Franchise owners purchase with an upfront fee – ranging from tens of thousands to hundreds of thousands of dollars – to get their business, then pay a monthly royalty percentage. In return, they get use of the brand name and marketing, as well as other media.
A classically trained pastry chef, Helen Kim has often dreamed of owning her own bakery. But when she decided to go it alone, Kim thought building a business from scratch would be “too big a mountain for me to climb.”
While working at the Aria Resort & Casino in Las Vegas, Kim was a frequent customer of Paris Baguette. She was impressed and last year bought a Paris Baguette franchise in the city with her sister.
Although the financial requirements are strict — according to the company’s website, franchisees need a net worth of $1.5 million and $500,000 in cash — Kim said it’s worth it . Although money invested in a franchise is always at risk if the business fails, brand recognition and support from the franchisor provides more of a safety net than establishing an unknown brand.
However, getting used to a franchise structure can be an adjustment. When Chris Dordell and husband Jason Fenske decided to quit their jobs at Wells Fargo and Salesforce and open two Pilates Clubs in 2018 and a YogaSix studio in 2020, in and around Palm Springs, they appreciated the playbook provided by the franchisor Xponential.
“It was interesting at this point after having been in corporate jobs for over 20 years that we could plug into an existing model,” Dordell said.
But Dordell said you have to adapt to company rules. Some costs incurred while building the franchises could have been reduced, but “to maintain consistency across the business, we needed to follow the model.”
If a franchisor changes direction or is sold, a franchisee may be left behind.
Tom Lee and his wife opened a home health care franchise, Home Care Assistance, in Burlington, Vermont, in late 2016 after Lee decided to quit his career in sales management for a large corporation. After initially investing $300,000 and spending three years living on savings without receiving a salary, the business began to take off.
Lee currently employs 65 carers and posted double-digit profit increases in 2020 and 2021. But the franchisor changed ownership and began buying out franchisees to operate them privately. In 2022 it was rebranded as The Key, leaving the approximately 20 remaining franchisees, still known as Home Care Assistance, in limbo.
Lee said he still pays a 5% monthly royalty, but doesn’t receive the same support.

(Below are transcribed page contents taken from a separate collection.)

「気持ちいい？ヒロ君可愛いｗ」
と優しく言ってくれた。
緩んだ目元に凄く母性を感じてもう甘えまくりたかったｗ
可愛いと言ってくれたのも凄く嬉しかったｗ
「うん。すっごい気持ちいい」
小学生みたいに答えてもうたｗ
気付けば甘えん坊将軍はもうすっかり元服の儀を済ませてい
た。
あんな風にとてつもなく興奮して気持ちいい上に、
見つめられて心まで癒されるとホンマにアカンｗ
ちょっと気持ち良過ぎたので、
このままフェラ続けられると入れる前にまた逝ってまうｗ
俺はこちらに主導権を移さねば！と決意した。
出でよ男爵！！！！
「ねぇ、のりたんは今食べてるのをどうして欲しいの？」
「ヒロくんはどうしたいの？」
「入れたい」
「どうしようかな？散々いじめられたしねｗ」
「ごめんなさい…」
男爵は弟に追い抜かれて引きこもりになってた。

The Key made an offer to buy the business, but it was well below market value, Lee said.
Key did not respond to a request for comment.
“They no longer have the staff to support us,” he said. “They’ve really dropped the brand.”

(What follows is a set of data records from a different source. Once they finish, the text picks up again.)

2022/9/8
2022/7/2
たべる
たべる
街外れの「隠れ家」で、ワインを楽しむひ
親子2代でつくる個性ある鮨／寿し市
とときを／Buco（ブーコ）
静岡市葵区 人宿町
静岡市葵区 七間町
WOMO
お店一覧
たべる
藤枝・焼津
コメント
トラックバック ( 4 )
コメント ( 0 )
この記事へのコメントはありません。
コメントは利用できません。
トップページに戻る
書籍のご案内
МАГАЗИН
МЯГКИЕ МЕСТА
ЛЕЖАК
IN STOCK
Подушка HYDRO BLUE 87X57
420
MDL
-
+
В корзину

As with any business venture, franchisees need to be aware of what they are getting into.
Mario Herman, a Washington-based attorney who focuses on franchise litigation, said it’s important for potential franchisees to carefully review contracts to make sure nothing is obscured like previous bankruptcies or a lack of profitability.
Earlier this year, the Federal Trade Commission sued Burgerim, a franchiser of the Calabasas, Calif., burger chain, which it said tricked 1,500 people into paying $50,000 to $70,000 in fees to open restaurants. franchises without giving them enough information about the risks. Burgerim promised a refund if franchisees couldn’t open a restaurant but didn’t deliver, according to the complaint. Burgerim did not respond to a request for comment.
“If done right, (a franchise is) great, but you have to be extremely careful,” Herman said. “There are a lot of frauds out there.”